- What the exercise asks -
State how many lines in the records below contain the word "your". Nothing else is needed.

(Beginning of Data section)

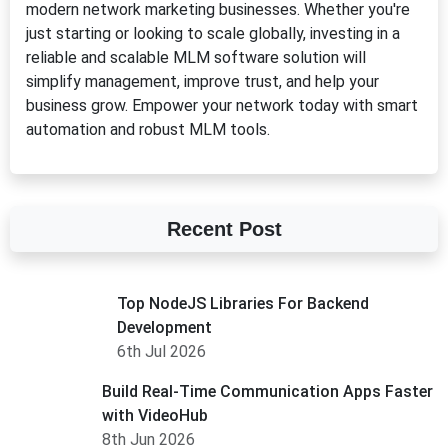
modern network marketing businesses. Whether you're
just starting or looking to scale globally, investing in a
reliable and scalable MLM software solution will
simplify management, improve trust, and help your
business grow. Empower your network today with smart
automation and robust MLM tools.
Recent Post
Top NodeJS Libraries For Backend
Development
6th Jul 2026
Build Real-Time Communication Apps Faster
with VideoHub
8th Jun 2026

(End of Data section)
(Beginning of Data section)

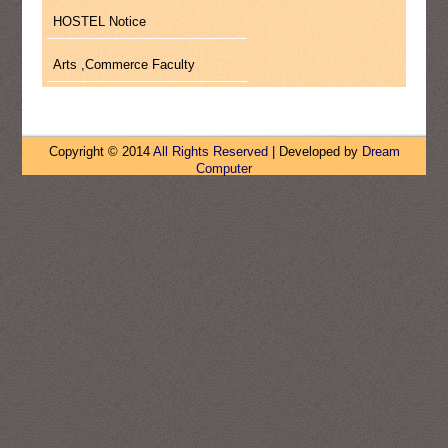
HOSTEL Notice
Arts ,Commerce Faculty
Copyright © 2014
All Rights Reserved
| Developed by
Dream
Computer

(End of Data section)

- Output below -
2